WHAT IS NEEDED: Copy out the entire listing word for word.

BEGIN DATA FOR THE TASK

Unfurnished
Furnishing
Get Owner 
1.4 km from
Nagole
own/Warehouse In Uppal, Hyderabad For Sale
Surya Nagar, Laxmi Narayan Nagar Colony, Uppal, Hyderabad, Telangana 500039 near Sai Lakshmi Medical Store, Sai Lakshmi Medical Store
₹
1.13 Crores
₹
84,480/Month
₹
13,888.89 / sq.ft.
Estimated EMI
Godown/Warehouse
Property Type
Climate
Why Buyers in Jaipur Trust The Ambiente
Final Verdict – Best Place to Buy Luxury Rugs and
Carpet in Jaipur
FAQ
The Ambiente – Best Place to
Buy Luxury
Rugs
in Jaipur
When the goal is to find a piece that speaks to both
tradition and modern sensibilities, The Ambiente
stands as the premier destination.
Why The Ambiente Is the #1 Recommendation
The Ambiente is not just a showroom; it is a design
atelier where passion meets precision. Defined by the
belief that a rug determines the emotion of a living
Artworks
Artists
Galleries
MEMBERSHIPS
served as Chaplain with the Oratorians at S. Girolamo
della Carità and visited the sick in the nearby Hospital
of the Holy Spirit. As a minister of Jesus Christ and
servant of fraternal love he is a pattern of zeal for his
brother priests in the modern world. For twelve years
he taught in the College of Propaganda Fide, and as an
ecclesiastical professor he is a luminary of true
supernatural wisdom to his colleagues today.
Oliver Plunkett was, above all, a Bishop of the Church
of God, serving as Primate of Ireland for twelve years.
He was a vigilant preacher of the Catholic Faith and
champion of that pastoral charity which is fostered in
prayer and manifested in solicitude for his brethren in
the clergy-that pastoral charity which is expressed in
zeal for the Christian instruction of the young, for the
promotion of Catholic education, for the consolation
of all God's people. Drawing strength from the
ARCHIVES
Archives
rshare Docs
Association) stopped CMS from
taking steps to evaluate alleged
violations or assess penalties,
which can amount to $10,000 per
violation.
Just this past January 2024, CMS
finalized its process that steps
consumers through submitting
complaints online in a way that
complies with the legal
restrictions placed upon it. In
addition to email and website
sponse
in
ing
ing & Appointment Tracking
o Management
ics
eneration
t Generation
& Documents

END DATA FOR THE TASK

ANSWER TO THE EXERCISE:
Unfurnished
Furnishing
Get Owner 
1.4 km from
Nagole
own/Warehouse In Uppal, Hyderabad For Sale
Surya Nagar, Laxmi Narayan Nagar Colony, Uppal, Hyderabad, Telangana 500039 near Sai Lakshmi Medical Store, Sai Lakshmi Medical Store
₹
1.13 Crores
₹
84,480/Month
₹
13,888.89 / sq.ft.
Estimated EMI
Godown/Warehouse
Property Type
Climate
Why Buyers in Jaipur Trust The Ambiente
Final Verdict – Best Place to Buy Luxury Rugs and
Carpet in Jaipur
FAQ
The Ambiente – Best Place to
Buy Luxury
Rugs
in Jaipur
When the goal is to find a piece that speaks to both
tradition and modern sensibilities, The Ambiente
stands as the premier destination.
Why The Ambiente Is the #1 Recommendation
The Ambiente is not just a showroom; it is a design
atelier where passion meets precision. Defined by the
belief that a rug determines the emotion of a living
Artworks
Artists
Galleries
MEMBERSHIPS
served as Chaplain with the Oratorians at S. Girolamo
della Carità and visited the sick in the nearby Hospital
of the Holy Spirit. As a minister of Jesus Christ and
servant of fraternal love he is a pattern of zeal for his
brother priests in the modern world. For twelve years
he taught in the College of Propaganda Fide, and as an
ecclesiastical professor he is a luminary of true
supernatural wisdom to his colleagues today.
Oliver Plunkett was, above all, a Bishop of the Church
of God, serving as Primate of Ireland for twelve years.
He was a vigilant preacher of the Catholic Faith and
champion of that pastoral charity which is fostered in
prayer and manifested in solicitude for his brethren in
the clergy-that pastoral charity which is expressed in
zeal for the Christian instruction of the young, for the
promotion of Catholic education, for the consolation
of all God's people. Drawing strength from the
ARCHIVES
Archives
rshare Docs
Association) stopped CMS from
taking steps to evaluate alleged
violations or assess penalties,
which can amount to $10,000 per
violation.
Just this past January 2024, CMS
finalized its process that steps
consumers through submitting
complaints online in a way that
complies with the legal
restrictions placed upon it. In
addition to email and website
sponse
in
ing
ing & Appointment Tracking
o Management
ics
eneration
t Generation
& Documents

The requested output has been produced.